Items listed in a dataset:
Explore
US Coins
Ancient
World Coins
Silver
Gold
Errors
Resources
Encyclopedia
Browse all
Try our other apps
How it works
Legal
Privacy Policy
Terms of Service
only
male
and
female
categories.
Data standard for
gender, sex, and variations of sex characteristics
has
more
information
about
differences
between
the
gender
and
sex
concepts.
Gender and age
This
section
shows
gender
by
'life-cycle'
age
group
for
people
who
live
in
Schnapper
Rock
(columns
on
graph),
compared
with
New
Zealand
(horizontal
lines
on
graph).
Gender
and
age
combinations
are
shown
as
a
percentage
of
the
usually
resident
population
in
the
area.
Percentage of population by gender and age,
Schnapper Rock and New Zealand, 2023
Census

...

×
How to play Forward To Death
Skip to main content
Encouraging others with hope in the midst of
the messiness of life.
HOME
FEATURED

→ **Task to complete**
Considering the entries above, how many lines contain "Rock"? Give that number with nothing else.

→ **Result for this task**
2